Honestly, the only good way to eat spaghetti squash is as spaghetti. It's a very stringy variety with not a ton of flavor, which makes it a good pasta base. Serve as you would with any traditional type of pasta, for example with tomato sauce, pesto, or just butter and salt.

Bake the spaghetti squash and scrap out the soft interior from the skin. The cooking times are pretty universal for all the squashes, just the size of the pieces you're cooking will alter the time needed to roast the squash. When cooked, top with pesto and add roasted tomatoes, zucchini, and peppers. Finish it off with a dash of pepper and nutritional yeast or parmesan to get that cheesy-pasta flavor.

Butternut squash

This squash is really good as a base for sauces and soups, with a nice slightly sweet earthy flavor similar to sweet potatoes. I've made pasta sauce using butternut squash before and tried ravioli with this squash as the filling. Trader Joe's boasts a butternut squash gnocchi as one of their seasonal items.

A really good chili recipe is roasted butternut squash (in chunks), black beans, sweet potato, peppers, onions, tomatoes, and lots of delicious spices like cumin, paprika, garlic, and pepper.
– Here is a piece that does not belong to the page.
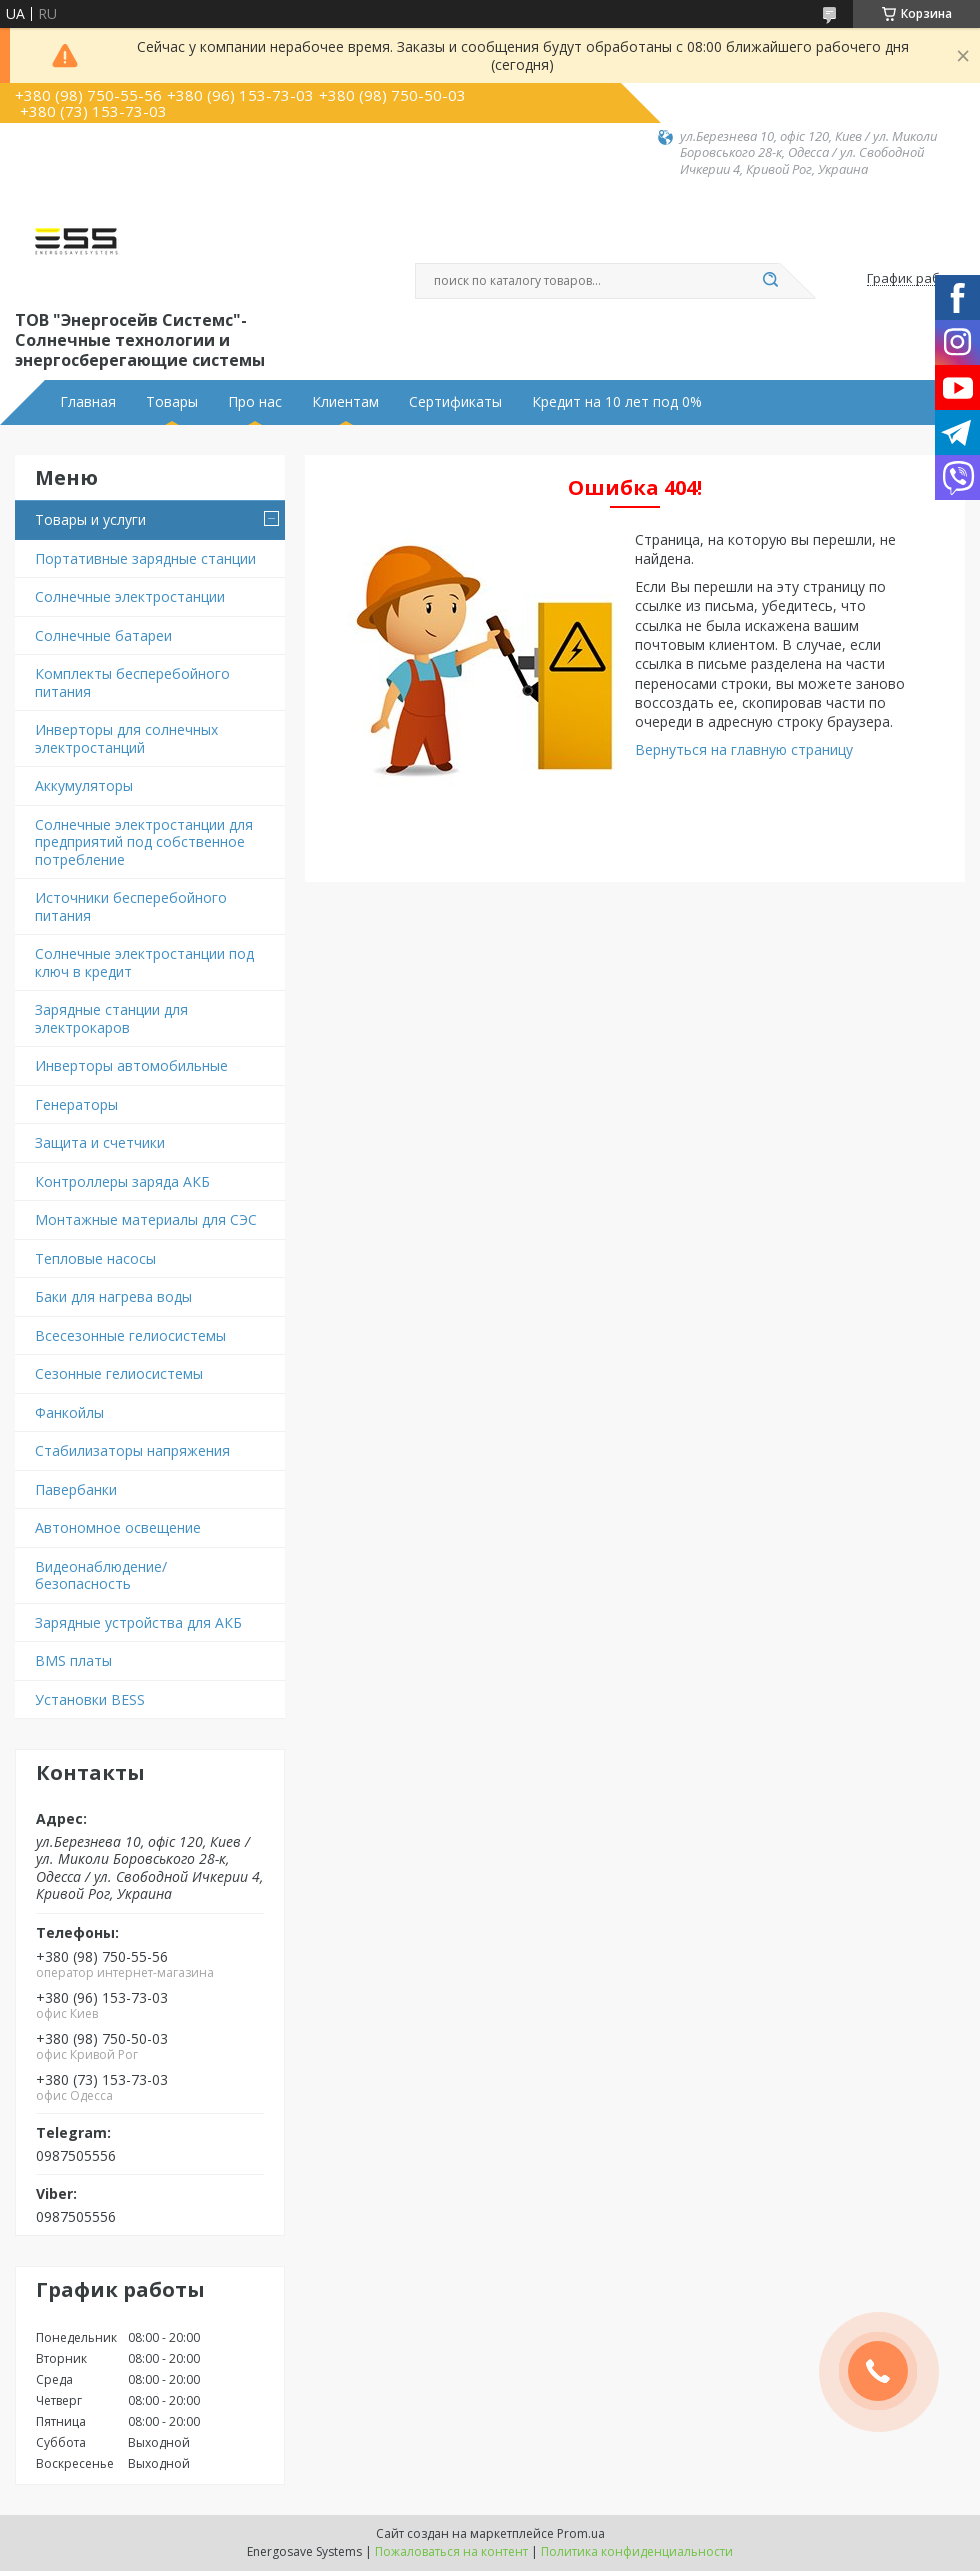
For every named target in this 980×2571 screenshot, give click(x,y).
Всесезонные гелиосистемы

The recipe is pretty basic and mostly involves combing all the ingredients together and cooking till everything melds together.

Delicata squash

My personal favorite, I love to just cut this squash in circles, roast, and enjoy!

A good salad combination is mixed greens, delicata squash, cranberries, pumpkin seeds, and a cranberry vinaigrette. You could also add feta, Brussel sprouts, and walnuts to the salad if you're feeling a little fancy.

There are many different types of squash available and many ways to prepare them. Hopefully this post gave you a couple ideas and encouragement to try some fun squashes! Happy eating!